Source records:
= Beginning of Section =
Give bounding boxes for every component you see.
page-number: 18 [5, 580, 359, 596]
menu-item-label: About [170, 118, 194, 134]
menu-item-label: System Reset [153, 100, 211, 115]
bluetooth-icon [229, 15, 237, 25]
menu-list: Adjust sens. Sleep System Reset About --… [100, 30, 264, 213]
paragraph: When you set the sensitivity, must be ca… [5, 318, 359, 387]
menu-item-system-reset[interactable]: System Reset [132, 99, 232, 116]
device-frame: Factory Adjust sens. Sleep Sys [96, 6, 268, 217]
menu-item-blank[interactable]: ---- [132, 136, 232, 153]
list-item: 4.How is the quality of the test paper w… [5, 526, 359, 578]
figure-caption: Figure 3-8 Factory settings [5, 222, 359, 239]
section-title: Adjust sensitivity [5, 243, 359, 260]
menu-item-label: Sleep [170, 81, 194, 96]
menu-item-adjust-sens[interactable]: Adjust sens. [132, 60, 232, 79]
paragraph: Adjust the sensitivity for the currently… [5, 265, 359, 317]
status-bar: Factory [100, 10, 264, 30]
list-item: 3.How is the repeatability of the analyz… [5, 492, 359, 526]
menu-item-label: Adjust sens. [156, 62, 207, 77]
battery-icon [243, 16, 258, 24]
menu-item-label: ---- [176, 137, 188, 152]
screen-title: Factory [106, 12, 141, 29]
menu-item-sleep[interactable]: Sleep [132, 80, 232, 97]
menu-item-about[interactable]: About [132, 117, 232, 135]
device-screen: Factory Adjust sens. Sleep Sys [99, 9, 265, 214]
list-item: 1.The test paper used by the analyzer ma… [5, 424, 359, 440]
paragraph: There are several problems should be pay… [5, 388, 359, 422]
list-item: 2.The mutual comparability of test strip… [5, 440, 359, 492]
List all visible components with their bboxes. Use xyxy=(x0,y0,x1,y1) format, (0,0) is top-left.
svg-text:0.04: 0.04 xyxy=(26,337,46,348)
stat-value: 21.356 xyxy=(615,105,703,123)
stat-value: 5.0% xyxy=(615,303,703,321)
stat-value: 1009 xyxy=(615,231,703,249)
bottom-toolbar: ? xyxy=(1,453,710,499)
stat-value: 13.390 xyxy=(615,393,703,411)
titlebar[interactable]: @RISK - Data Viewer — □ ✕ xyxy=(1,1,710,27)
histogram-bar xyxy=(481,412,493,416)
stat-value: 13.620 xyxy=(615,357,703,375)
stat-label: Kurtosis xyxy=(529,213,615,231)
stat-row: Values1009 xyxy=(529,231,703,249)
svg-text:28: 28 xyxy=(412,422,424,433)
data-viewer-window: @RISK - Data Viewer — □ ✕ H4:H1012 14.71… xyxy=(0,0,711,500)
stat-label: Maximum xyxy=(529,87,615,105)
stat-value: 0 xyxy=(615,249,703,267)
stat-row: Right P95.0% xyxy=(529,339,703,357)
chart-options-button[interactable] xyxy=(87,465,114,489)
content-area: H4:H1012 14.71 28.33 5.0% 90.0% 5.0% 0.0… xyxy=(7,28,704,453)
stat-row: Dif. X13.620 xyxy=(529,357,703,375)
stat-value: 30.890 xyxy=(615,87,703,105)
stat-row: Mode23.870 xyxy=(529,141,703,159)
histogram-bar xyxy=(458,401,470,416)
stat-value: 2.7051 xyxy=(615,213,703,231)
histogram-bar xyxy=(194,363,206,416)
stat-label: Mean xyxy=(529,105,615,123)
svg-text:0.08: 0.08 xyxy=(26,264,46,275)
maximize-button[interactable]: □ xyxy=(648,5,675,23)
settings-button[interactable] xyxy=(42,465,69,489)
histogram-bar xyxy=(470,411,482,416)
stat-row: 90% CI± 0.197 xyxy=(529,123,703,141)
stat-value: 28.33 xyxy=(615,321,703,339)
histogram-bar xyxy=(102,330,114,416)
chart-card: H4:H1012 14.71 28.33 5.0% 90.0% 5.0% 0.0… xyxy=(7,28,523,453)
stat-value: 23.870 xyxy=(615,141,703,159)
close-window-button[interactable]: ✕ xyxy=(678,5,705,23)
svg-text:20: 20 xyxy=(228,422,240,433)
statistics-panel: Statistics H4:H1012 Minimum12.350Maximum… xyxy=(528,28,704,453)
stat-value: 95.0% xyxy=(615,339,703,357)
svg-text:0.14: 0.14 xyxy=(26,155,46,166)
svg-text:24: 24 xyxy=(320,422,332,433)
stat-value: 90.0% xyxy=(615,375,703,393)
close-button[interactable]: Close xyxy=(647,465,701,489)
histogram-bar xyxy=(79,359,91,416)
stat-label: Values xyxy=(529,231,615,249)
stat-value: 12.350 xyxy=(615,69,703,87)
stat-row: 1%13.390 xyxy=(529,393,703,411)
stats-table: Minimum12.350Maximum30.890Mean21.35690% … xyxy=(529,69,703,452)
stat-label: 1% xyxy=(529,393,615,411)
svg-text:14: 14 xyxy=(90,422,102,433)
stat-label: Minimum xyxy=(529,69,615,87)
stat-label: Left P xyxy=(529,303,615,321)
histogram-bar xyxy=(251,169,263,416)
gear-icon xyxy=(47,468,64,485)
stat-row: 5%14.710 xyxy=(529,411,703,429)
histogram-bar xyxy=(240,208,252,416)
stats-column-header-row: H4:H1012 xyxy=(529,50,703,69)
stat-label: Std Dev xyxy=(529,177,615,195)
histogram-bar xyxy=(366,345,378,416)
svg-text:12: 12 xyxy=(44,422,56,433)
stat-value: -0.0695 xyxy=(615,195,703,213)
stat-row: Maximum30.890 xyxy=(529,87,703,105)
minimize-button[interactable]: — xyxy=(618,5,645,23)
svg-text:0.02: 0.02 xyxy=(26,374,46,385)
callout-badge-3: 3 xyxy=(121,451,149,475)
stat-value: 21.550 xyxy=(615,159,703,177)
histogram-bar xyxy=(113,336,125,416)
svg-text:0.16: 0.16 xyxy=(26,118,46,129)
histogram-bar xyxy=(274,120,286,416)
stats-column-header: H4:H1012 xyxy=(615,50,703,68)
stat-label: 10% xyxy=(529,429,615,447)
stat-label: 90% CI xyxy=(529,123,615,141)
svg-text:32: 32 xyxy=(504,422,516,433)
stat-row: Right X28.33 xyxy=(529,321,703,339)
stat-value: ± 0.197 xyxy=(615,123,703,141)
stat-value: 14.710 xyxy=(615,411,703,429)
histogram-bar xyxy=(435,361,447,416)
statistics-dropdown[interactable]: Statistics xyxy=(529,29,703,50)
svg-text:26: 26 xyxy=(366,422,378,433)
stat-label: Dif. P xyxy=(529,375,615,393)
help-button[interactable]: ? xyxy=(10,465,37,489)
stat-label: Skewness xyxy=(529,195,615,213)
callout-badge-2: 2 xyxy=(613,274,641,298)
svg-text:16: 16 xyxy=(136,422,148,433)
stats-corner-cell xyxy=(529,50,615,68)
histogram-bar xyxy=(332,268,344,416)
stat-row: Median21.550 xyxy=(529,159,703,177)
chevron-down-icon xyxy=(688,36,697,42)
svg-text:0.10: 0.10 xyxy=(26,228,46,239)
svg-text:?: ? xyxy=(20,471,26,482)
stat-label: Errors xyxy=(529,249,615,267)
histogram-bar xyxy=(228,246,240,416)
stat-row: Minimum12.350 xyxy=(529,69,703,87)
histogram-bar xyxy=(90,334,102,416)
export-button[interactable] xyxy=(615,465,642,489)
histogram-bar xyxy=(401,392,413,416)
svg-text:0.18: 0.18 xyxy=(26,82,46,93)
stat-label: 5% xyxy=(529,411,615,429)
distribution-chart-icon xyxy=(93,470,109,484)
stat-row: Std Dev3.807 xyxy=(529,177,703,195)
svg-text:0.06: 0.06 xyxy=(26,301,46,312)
= End of Section =
= Beginning of Section =
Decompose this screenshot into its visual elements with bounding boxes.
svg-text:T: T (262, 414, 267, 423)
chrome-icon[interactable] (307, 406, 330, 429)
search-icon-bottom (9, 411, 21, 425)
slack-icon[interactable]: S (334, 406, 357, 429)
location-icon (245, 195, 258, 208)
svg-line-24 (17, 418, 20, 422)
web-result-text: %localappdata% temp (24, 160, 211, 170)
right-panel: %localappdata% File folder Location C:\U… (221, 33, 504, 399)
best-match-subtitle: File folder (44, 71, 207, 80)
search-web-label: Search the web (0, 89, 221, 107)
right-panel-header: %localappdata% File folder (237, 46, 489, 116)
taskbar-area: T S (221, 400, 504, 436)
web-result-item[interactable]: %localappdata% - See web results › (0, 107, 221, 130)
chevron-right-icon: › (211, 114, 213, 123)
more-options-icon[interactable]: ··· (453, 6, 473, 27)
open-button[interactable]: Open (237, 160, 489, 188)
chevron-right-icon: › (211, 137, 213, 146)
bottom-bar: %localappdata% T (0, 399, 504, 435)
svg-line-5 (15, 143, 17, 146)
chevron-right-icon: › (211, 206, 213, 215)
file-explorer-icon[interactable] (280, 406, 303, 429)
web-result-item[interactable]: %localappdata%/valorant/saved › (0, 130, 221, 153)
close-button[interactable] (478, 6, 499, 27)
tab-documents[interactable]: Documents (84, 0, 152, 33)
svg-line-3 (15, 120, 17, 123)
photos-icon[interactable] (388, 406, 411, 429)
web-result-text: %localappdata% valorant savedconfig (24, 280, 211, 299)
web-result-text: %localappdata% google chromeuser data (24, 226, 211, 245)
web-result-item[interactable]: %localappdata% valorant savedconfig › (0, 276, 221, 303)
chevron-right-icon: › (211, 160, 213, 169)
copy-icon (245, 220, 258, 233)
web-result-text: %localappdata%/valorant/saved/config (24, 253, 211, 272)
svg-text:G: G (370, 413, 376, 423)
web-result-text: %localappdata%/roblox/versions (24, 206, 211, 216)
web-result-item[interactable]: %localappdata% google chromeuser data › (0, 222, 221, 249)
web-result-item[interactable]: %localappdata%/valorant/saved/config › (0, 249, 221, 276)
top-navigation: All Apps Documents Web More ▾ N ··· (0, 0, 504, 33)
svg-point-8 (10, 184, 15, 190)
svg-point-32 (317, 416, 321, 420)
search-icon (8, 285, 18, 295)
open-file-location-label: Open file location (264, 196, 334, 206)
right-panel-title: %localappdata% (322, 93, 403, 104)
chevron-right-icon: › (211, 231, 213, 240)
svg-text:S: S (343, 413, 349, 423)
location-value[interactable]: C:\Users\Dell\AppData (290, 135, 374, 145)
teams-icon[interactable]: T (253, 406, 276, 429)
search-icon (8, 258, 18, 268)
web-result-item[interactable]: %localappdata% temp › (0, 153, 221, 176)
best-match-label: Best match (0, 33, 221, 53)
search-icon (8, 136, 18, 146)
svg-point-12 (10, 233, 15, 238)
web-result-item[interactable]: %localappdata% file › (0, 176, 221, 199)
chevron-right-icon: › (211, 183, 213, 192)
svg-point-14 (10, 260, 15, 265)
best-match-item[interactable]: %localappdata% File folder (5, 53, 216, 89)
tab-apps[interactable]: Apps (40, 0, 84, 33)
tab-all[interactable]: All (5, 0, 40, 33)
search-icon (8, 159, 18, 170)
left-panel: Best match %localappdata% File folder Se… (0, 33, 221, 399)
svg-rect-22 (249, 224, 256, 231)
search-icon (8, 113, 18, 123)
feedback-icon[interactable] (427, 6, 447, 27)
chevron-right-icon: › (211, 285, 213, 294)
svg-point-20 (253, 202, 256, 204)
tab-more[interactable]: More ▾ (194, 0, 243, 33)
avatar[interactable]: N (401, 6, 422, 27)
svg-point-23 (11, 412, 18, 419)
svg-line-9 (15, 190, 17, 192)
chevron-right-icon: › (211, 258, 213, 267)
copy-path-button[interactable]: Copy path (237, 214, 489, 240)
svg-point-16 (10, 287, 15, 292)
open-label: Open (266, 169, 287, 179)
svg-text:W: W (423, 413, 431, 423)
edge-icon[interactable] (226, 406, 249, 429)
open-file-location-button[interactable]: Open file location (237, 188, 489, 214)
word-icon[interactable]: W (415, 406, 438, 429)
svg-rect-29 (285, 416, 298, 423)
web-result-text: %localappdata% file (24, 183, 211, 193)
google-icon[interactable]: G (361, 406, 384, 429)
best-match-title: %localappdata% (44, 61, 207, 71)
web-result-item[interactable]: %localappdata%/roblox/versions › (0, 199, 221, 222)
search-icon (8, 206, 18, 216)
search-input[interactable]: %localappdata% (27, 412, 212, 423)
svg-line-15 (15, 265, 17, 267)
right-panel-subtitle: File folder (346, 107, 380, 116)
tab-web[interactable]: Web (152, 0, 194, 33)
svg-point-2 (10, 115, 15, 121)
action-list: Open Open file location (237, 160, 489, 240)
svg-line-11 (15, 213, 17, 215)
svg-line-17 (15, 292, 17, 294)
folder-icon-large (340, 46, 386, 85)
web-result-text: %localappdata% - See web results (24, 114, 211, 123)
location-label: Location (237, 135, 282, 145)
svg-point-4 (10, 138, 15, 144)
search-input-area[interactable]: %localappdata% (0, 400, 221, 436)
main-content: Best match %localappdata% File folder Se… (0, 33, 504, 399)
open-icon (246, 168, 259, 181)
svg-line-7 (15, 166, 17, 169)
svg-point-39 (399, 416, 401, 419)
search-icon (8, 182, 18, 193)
= End of Section =
Check each line of these records for the string "rect" and state only how many lines have it.

2